=== Problem to work on ===
Show every line in the records below that contains the word "Instala".

[Saved entries]
● ● ● ● ● ● ●

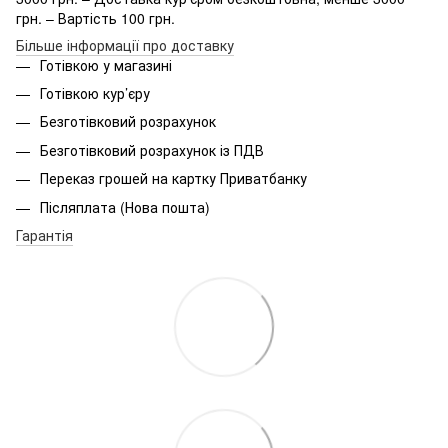
грн. – Вартість 100 грн.
Більше інформації про доставку
Готівкою у магазині
Готівкою кур’єру
Безготівковий розрахунок
Безготівковий розрахунок із ПДВ
Переказ грошей на картку Приватбанку
Післяплата (Нова пошта)
Гарантія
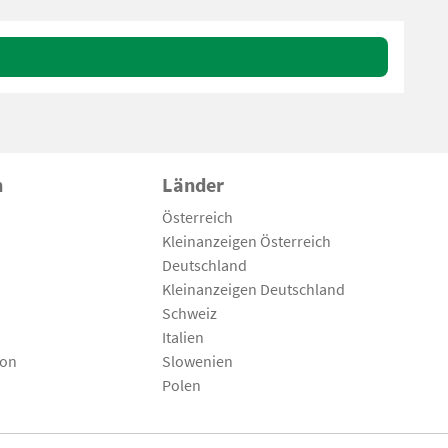
n
Länder
Österreich
Kleinanzeigen Österreich
Deutschland
Kleinanzeigen Deutschland
Schweiz
Italien
son
Slowenien
Polen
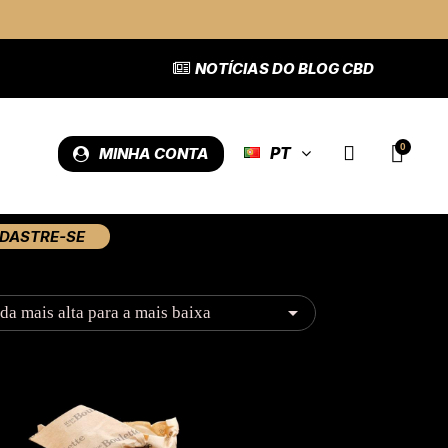
NOTÍCIAS DO BLOG CBD
PT
MINHA CONTA
DASTRE-SE

da mais alta para a mais baixa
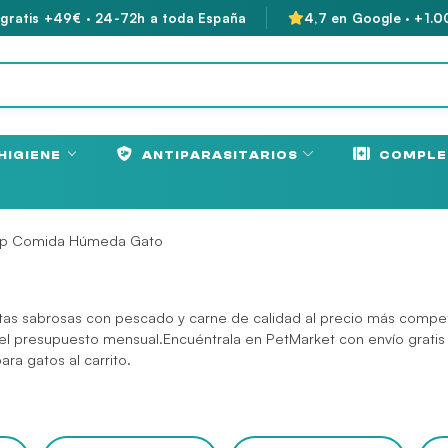
 gratis +49€ · 24-72h a toda España
4,7 en Google · +1.0
HIGIENE
ANTIPARASITARIOS
COMPLE
mp Comida Húmeda Gato
tas sabrosas con pescado y carne de calidad al precio más competiti
ar el presupuesto mensual.Encuéntrala en PetMarket con envío gr
para gatos
al carrito.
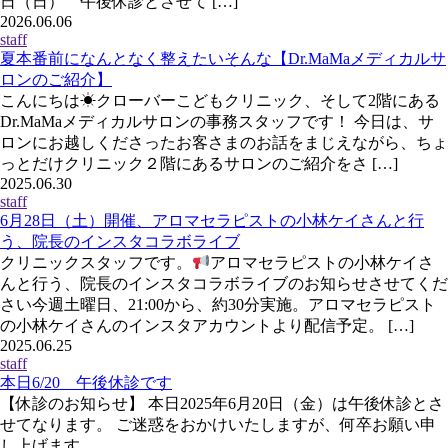
日（日） 午後休診とさせて […]
2026.06.06
staff
夏本番前になんとなく整えたいそんな【Dr.MaMaメディカルサ
ロンのご紹介】
こんにちは☀クローバーこどもクリニック、そして2階にある
Dr.MaMaメディカルサロンの事務スタッフです！ 今日は、サ
ロンにお越しくださったお客さまのお話をまじえながら、ちょ
っとだけクリニック２階にあるサロンのご紹介をさ […]
2025.06.30
staff
6月28日（土）開催、アロマセラピストの小林ケイさんと行
う、院長のインスタコラボライブ
クリニックスタッフです。
アロマセラピストの小林ケイさ
んと行う、院長のインスタコラボライブのお知らせさせてくだ
さい今週土曜日、21:00から、約30分実施。アロマセラピスト
の小林ケイさんのインスタアカウントより配信予定。 […]
2025.06.25
staff
本日6/20 午後休診です
【休診のお知らせ】 本日2025年6月20日（金）は午後休診とさ
せてなります。 ご迷惑をおかけいたしますが、何卒お願い申
し上げます。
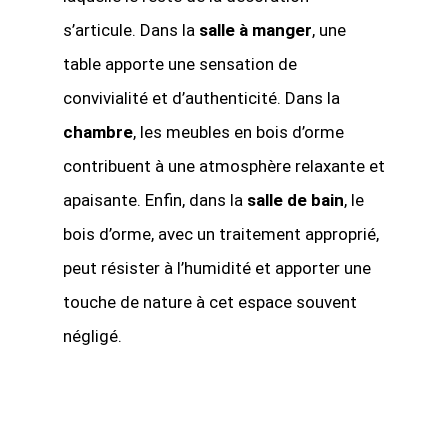
s’articule. Dans la
salle à manger
, une
table apporte une sensation de
convivialité et d’authenticité. Dans la
chambre
, les meubles en bois d’orme
contribuent à une atmosphère relaxante et
apaisante. Enfin, dans la
salle de bain
, le
bois d’orme, avec un traitement approprié,
peut résister à l’humidité et apporter une
touche de nature à cet espace souvent
négligé.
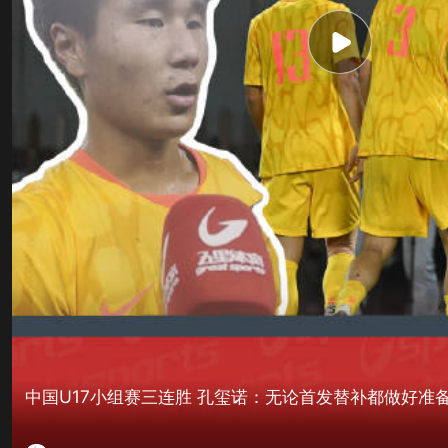
中国U17小组赛三连胜 孔玺诺：无论首发替补都做好准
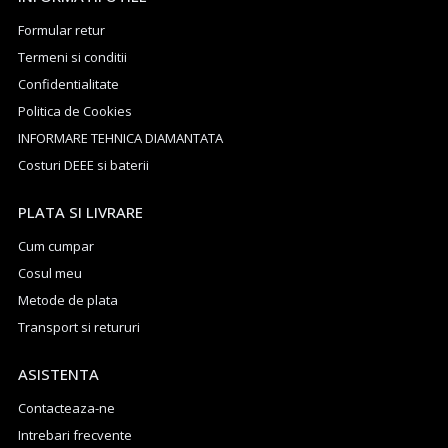
Formular retur
Termeni si conditii
Confidentialitate
Politica de Cookies
INFORMARE TEHNICA DIAMANTATA
Costuri DEEE si baterii
PLATA SI LIVRARE
Cum cumpar
Cosul meu
Metode de plata
Transport si retururi
ASISTENTA
Contacteaza-ne
Intrebari frecvente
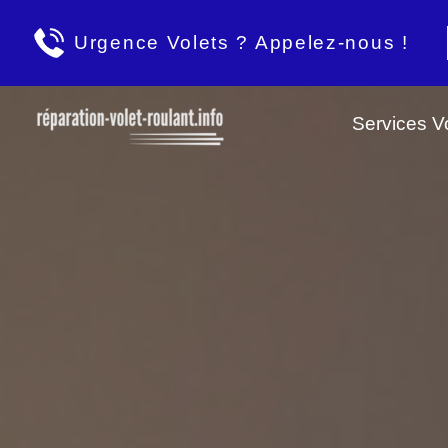
Urgence Volets ? Appelez-nous !
Services Vo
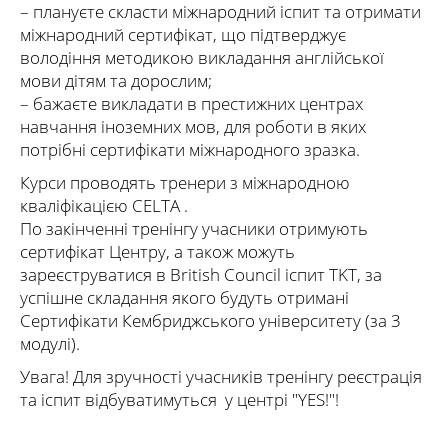
– плануєте скласти міжнародний іспит та отримати
міжнародний сертифікат, що підтверджує
володіння методикою викладання англійської
мови дітям та дорослим;
– бажаєте викладати в престижних центрах
навчання іноземних мов, для роботи в яких
потрібні сертифікати міжнародного зразка.
Курси проводять тренери з міжнародною
кваліфікацією CELTA .
По закінченні тренінгу учасники отримують
сертифікат Центру, а також можуть
зареєструватися в British Council іспит TKT, за
успішне складання якого будуть отримані
Сертифікати Кембриджського університету (за 3
модулі).
Увага! Для зручності учасників тренінгу реєстрація
та іспит відбуватимуться у центрі "YES!"!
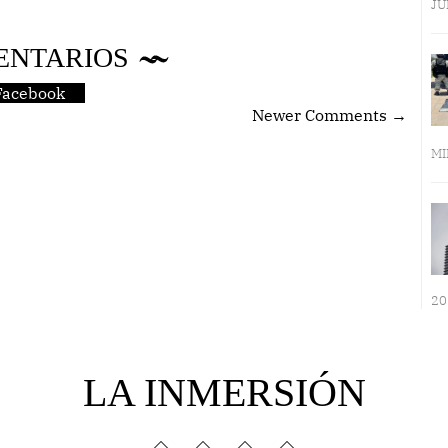
JU
ENTARIOS
Facebook
Newer Comments →
MI
20
LA INMERSIÓN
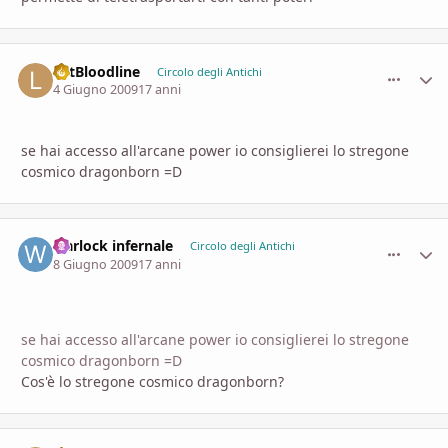
LetBloodline
comment_
Stati
Circolo degli Antichi
4 Giugno 2009
17 anni
se hai accesso all'arcane power io consiglierei lo stregone
cosmico dragonborn =D
warlock infernale
comment_
Stati
Circolo degli Antichi
8 Giugno 2009
17 anni
se hai accesso all'arcane power io consiglierei lo stregone
cosmico dragonborn =D
Cos'è lo stregone cosmico dragonborn?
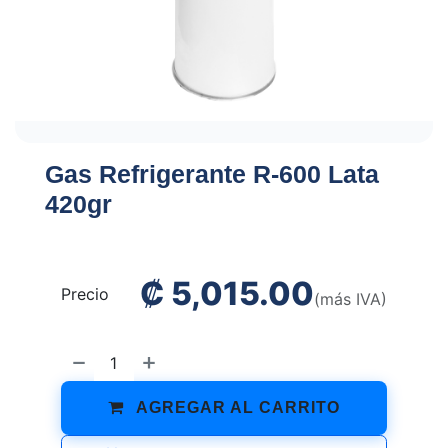
Gas Refrigerante R-600 Lata
420gr
₡
5,015.00
Precio
(más IVA)
AGREGAR AL CARRITO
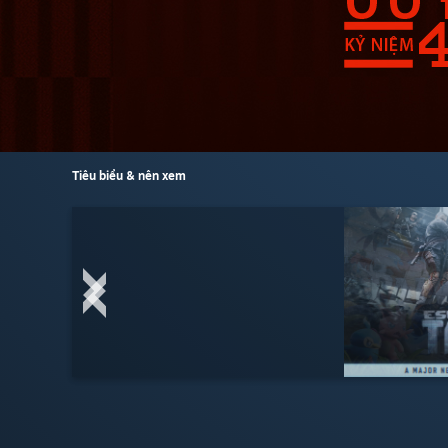
Tiêu biểu & nên xem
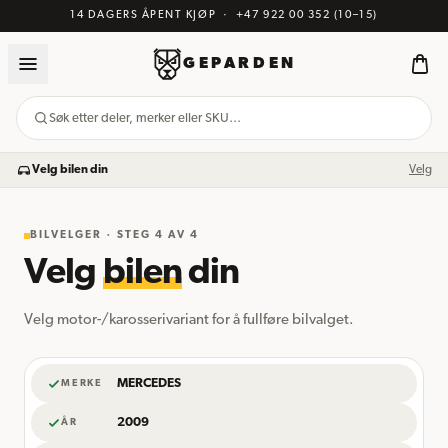
14 DAGERS ÅPENT KJØP
·
+47 922 00 352
(10–15)
GEPARDEN
Søk etter deler, merker eller SKU…
Velg bilen din
Velg
BILVELGER · STEG
4
AV 4
Velg
bilen
din
Velg motor-/karosserivariant for å fullføre bilvalget.
MERCEDES
MERKE
2009
ÅR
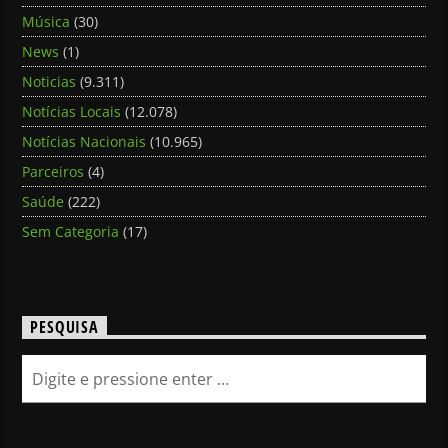
Música
(30)
News
(1)
Noticias
(9.311)
Notícias Locais
(12.078)
Notícias Nacionais
(10.965)
Parceiros
(4)
Saúde
(222)
Sem Categoria
(17)
PESQUISA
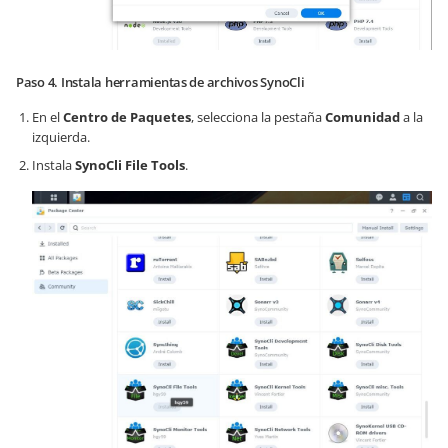
Paso 4. Instala herramientas de archivos SynoCli
En el
Centro de Paquetes
, selecciona la pestaña
Comunidad
a la
izquierda.
Instala
SynoCli File Tools
.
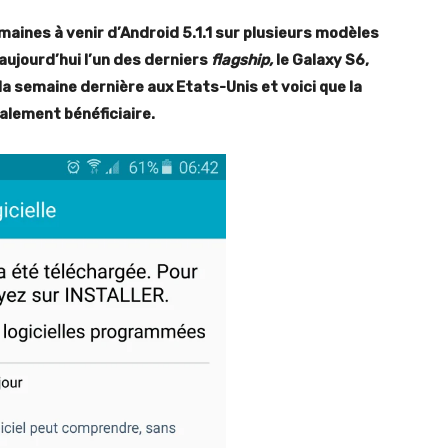
maines à venir d’Android 5.1.1 sur plusieurs modèles
 aujourd’hui l’un des derniers
flagship,
le Galaxy S6,
 la semaine dernière aux Etats-Unis et voici que la
galement bénéficiaire.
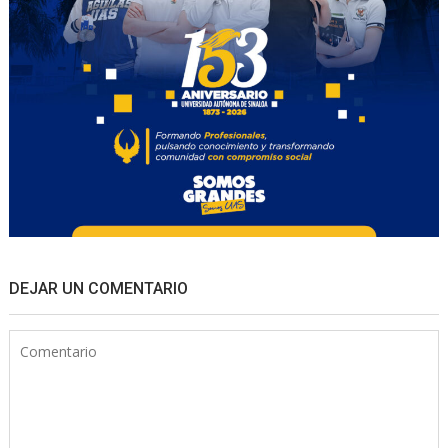
DEJAR UN COMENTARIO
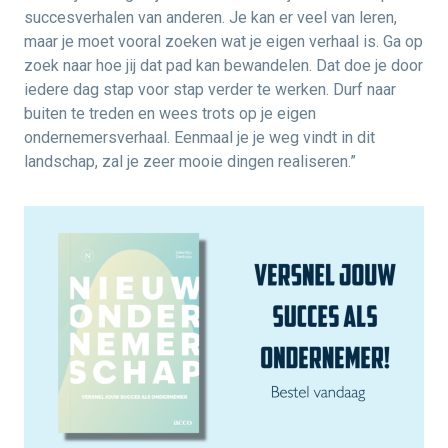
succesverhalen van anderen. Je kan er veel van leren,
maar je moet vooral zoeken wat je eigen verhaal is. Ga op
zoek naar hoe jij dat pad kan bewandelen. Dat doe je door
iedere dag stap voor stap verder te werken. Durf naar
buiten te treden en wees trots op je eigen
ondernemersverhaal. Eenmaal je je weg vindt in dit
landschap, zal je zeer mooie dingen realiseren.”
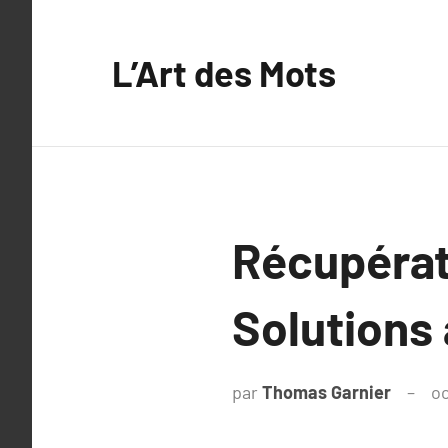
Aller
au
L’Art des Mots
contenu
Récupérat
Solutions
par
Thomas Garnier
oc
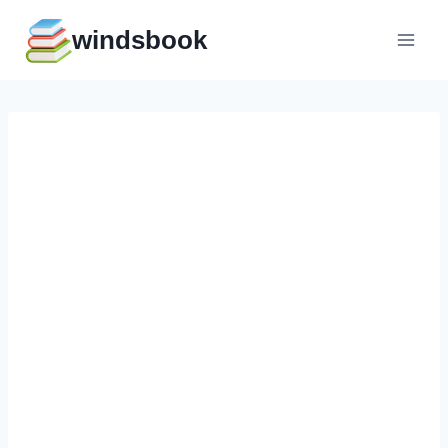
Перейти
windsbook
к
содержимому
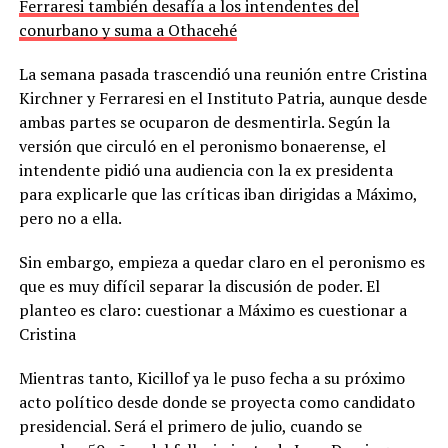
Ferraresi también desafía a los intendentes del
conurbano y suma a Othacehé
La semana pasada trascendió una reunión entre Cristina
Kirchner y Ferraresi en el Instituto Patria, aunque desde
ambas partes se ocuparon de desmentirla. Según la
versión que circuló en el peronismo bonaerense, el
intendente pidió una audiencia con la ex presidenta
para explicarle que las críticas iban dirigidas a Máximo,
pero no a ella.
Sin embargo, empieza a quedar claro en el peronismo es
que es muy difícil separar la discusión de poder. El
planteo es claro: cuestionar a Máximo es cuestionar a
Cristina
Mientras tanto, Kicillof ya le puso fecha a su próximo
acto político desde donde se proyecta como candidato
presidencial. Será el primero de julio, cuando se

● ● ● ● ● ● ●

=== Written response ===
Paso 4. Instala herramientas de archivos SynoCli
Instala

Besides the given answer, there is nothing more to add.